Saygın bilim dergisi Amerikan ' Science', yılın en önemli 10 bilimsel gelişmesini açıkladı. Bir numarada, şimdiye dek sadece ‘DNA'nın yardımcısı' olduğu sanılan RNA molekülünün, aslında hücrelerin patronu olduğunun anlaşılması yer aldı. Uzun zamandır RNA'nın (ribonükleik asit), hücrenin genetik bilgilerini barındıran DNA'ya yardımcı görevi olduğu biliniyordu. Buna göre bazı RNA'lar DNA'lardan gelen emirleri hücrelerdeki protein üretim merkezlerine taşıyıp, oradaki RNA'ların bu emirlere göre amio asitleri proteine çevirmesini sağlıyorlardı. Ancak yeni araştırmalar RNA'nın genlerin işleyip işlememesine karar verebileceğini, hatta tüm bir DNA serisini yok edebileceğini gösterdi. Yeni bulgulara göre RNA, hücre bölünmesinde de ciddi bir role sahip olabilir. RNA'ların işleyişinde bir aksaklık kansere yol açabilir. Kanser ve diğer hastalıkların tedavisinde gözler RNA'lara çevrildi.
Dergide ilk 10'unu oluşturan diğer gelişmeler ise sırasıyla şöyle:
· Elektron nötronlarının tip değiştirebileceğinin bulunması.
· Giderek artan sayıda yaşam formunun gen haritasının çıkarılması.
· Evrenin sürekli genişleyeceği teorisinin ortaya atılması.
· Lazer ışınıyla çekilen fotoğraflarla atomun iç işleyişinin incelenebilmesi.

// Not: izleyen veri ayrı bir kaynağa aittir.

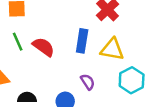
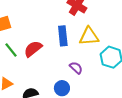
red semicircle: (43, 47) -> (33, 49), turned -60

· Deri ve ağızda bulunan proteinlerin hem kimyasal tatlara hem de ısıya cevap verdiğinin keşfedilmesi.
· Elektron mikroskopları sayesinde hücre içindeki tek bir proteninin üç boyutlu moleküler yapısının incelenmesi.
· 'Uyarlanır optikli' teleskoplarla kainatın daha net bir biçimde gözlenmesi.
· Gözün retinasında görme sisteminden ayrı işleyen ve vücut saatini ayarlayan hücrelerin varlığının tespit edilmesi.
· Batı Afrika'da bulunan en eski insan fosiliyle, atalarımızın 7 milyon yıl öncesinde yaşadığının ortaya çıkarılması. Bu yıla kadar bilinen en eski insan fosili 3.2 milyon yıllıktı.